───── DATA FOR THE TASK

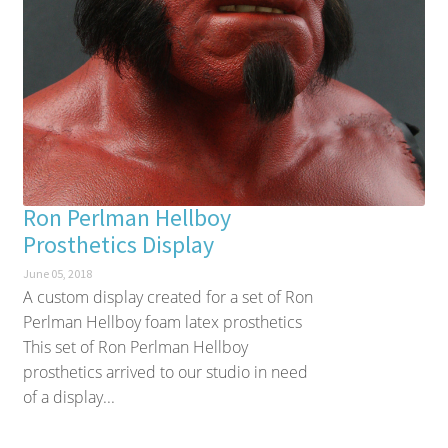
Ron Perlman Hellboy
Prosthetics Display
June 05, 2018
A custom display created for a set of Ron
Perlman Hellboy foam latex prosthetics
This set of Ron Perlman Hellboy
prosthetics arrived to our studio in need
of a display...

──────────

> _EXERCISE_:
Your copy should match the data above exactly, apart from the pictures.

> _FINAL ANSWER_:
Ron Perlman Hellboy
Prosthetics Display
June 05, 2018
A custom display created for a set of Ron
Perlman Hellboy foam latex prosthetics
This set of Ron Perlman Hellboy
prosthetics arrived to our studio in need
of a display...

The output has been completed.